In this presentation, Prof. M.J. Zellweger focused on the importance of silent ischemia detection. Event free survival in patients post- PCI/Stenting is a function of the presence of (silent) ischemia and the extent of residual CAD. Independent predictors of silent restenosis after PCI are: 1) male sex; 2) greater reference diameter at follow-up; 3) lesser lesion severity. After CABG, independent predictors of cardiac-death, in asymptomatic patients, are: 1) the number of non reversible segments at cardiac radionuclide imaging; 2) the extent of ischemia. Therefore, symptomatic status alone does not predict outcome. Prof. M.J. Zellweger concluded that silent ischemia is frequent in revascularised patients, even though silent ischemia generally has a smaller extent of symptomatic ischemia and it is of prognostic relevance. Chest pain is not a reliable sign of restenosis of a graft occlusion.
Professor P.A. Kaufmann, in this presentation, highlighted the current main advantages and limitations of CT scan technique in revascularised patients evaluation. He focused on the importance of energy resolution and multiple approaches, and other technological aspect that play a key role in improving image quality. He showed that B46f is the best kernel in CT 64 slices and this reconstruction protocol is recommended for proximal stent assessment. He concluded that MSCT is not yet ideal for stents, while it is accurate to evaluate CABGS, but anastomosis may remain difficult to study. Combination with ischemia test is preferable (combined imaging, hybrid imaging).

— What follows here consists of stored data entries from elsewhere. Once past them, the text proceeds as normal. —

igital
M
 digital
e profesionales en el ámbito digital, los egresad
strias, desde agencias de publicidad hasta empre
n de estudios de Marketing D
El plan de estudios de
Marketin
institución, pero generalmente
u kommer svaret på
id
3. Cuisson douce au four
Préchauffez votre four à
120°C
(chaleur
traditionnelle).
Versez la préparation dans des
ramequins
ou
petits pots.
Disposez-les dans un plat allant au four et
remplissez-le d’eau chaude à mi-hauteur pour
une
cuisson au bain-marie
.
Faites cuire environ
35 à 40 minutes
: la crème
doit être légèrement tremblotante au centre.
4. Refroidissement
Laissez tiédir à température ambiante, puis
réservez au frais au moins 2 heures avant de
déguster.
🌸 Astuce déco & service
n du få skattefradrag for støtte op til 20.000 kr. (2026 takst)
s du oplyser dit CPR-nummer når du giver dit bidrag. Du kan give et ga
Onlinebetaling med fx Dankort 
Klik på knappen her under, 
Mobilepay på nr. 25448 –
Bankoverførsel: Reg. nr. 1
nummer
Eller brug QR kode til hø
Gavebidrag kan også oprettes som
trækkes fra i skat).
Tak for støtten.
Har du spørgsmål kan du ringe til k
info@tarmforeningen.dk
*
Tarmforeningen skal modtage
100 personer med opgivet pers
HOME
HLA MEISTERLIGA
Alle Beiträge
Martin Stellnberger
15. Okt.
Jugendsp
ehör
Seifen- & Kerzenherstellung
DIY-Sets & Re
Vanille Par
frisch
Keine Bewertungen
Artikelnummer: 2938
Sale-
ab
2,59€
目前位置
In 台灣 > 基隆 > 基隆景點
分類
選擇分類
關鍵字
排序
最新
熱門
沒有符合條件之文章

Professor S.R. Underwood underlined the role of myocardial perfusion scan (MPS) in revascularised patients. Prognostic value of MPS is maintained after CABG. Perfusion reserve may return slowly after successful PCI and this may not be predictive of restenosis. Abnormal MPS findings after PTCI are mainly due to: 1) inability of coronary arterioles to autoregulate following prolonged epicardial stenosis; 2) release of vasoactive substances by platelets at the time of dilatation; 3) distal embolisation of microcirculation. Silent ischemia after revascularization is predictive of restenosis. Therefore MPS is appropriated in: symptomatic revascularized patients; 5 years after CABG in asymptomatic patients; 2 years after PCI even in the absence of symptoms.
Professor H. Sochor in his presentation showed that the anatomic evaluation (luminology) is not enough in patients with coronary disease (either revascularised or not) in order to establish accurate clinical decisions as well as to risk stratification. Functional evaluation is crucial in these patients, because prognosis does often not correlate with anatomy. Diagnosis of a given lesion does not implicate ischemia. Test and tools might/should embrace multiple aspects. Hybrid imaging (i.e. CT/PET) can provide such unique information, which not only improves diagnostic assessment and risk stratification, but may also guide decision making with regard to revascularised patients. In conclusion, all presentations were very interesting and provided useful information for daily clinical practice.